Smaller reviews written for Wears the Trousers:
Izzi Dunn, ‘Tits & Ass’ [Blunt Laser remix] (single, reviewed 11/09)
Is it unfortunate or serendipitous that ‘Izzi Dunn’ sounds like the question which follows a barely bearable mauling at the hands of an incompetent inamorato? As names to conjure with go, her latest single’s not bad either. ‘Tits & Ass’ (out now – hoHO!) is the first release from the West Londoner’s second album, Cries & Smiles, expected in March, and continues to showcase her skills as a versatile singer-songwriter, arranger, and cellist – a role in which she’s played and toured with the likes of Mark Ronson, Damon Albarn, Roots Manuva, Beverley Knight and Chaka Khan.
So, ‘Tits & Ass’, eh? Was there ever an expression so superficially glossy, giggly and glamorous, and so apt to devolve upon deconstruction into its tawdry, manipulative components, leaving it looking as flat as last week’s Page 3 and only marginally more appealing than a night with Peter Stringfellow? Arguments over sexual exploitation – particularly within the entertainment industry – have filled volumes, columns and lecture halls for the past half-century. While Dunn has no dazzlingly new take on things, her lyrics offer a succinct summation of the story so far. Her vocal soundbites scattershot from sisterly pleas for self-respect (”You know there’s more to you than tits and ass”) to Sex-Positivity for Dummies (”With her pockets full, who’s exploiting who?”).

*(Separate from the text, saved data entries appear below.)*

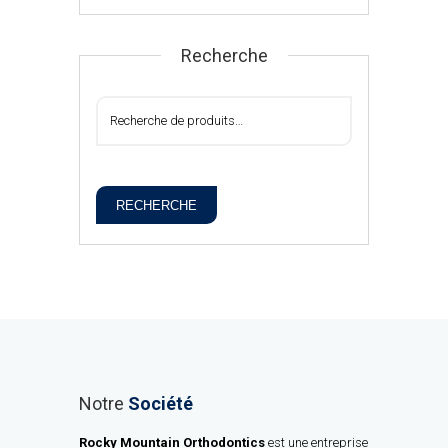
Recherche
RECHERCHE
Notre
Société
Rocky Mountain Orthodontics
est une entreprise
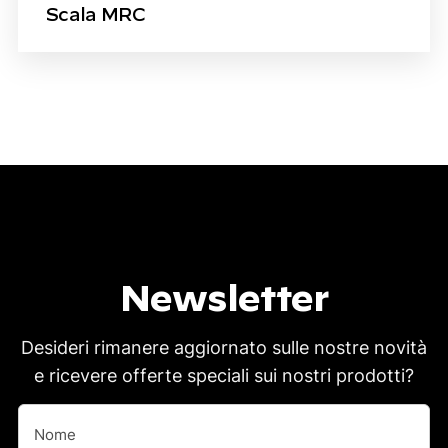
Scala MRC
Newsletter
Desideri rimanere aggiornato sulle nostre novità
e ricevere offerte speciali sui nostri prodotti?
Nome
(Obbligatorio)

This sloganeering slips down smoothly and soulfully between blaring brass and sharply stabbing strings, while elsewhere Dunn’s voice spikes into the insistent refrain’s slippery vocal shuffle. This curiously early-’90s musical backing is perhaps incongruously euphoric – the line “Tits and ass makes the world go round” sounds closer to ironic celebration than critique – but overall Dunn hits her targets (hypocrisy, objectification and counterproductive competition) more often than she misses. ‘Tits & Ass’ is a welcome reigniting of debate on hot-button issues, as well as a reminder that there’s little better than controversy you can dance to.